> _Data extract_:

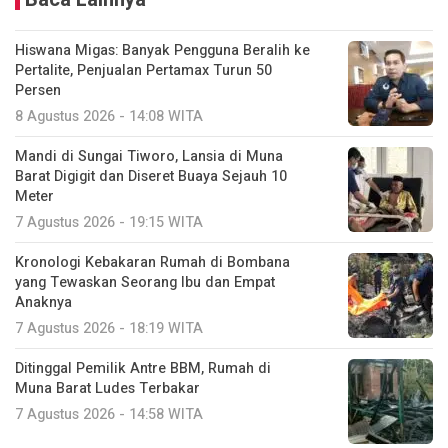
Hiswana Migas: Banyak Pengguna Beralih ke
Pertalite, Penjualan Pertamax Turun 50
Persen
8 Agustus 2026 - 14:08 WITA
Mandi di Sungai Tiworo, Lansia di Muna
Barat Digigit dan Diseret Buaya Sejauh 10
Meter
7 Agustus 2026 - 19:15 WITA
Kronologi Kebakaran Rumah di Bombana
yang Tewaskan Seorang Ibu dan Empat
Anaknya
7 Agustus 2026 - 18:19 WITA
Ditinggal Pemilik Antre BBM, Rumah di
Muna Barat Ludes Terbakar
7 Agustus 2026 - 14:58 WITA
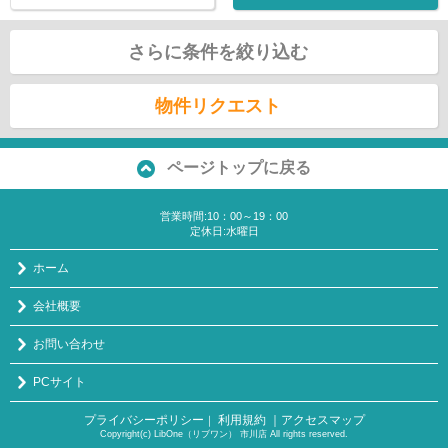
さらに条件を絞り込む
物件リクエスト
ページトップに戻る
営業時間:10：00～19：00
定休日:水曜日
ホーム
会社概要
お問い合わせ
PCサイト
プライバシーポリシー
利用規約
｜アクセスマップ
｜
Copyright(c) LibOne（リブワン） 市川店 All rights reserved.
* * *
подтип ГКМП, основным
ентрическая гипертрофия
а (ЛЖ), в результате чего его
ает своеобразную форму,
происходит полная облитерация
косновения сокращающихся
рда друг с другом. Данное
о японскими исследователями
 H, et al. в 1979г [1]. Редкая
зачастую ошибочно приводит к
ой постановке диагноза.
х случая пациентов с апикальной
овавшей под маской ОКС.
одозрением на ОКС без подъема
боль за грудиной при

> _Prompt_: Copy all lines from the entries that contain the word "Muna".

> _Reply to the task_:
Mandi di Sungai Tiworo, Lansia di Muna
Muna Barat Ludes Terbakar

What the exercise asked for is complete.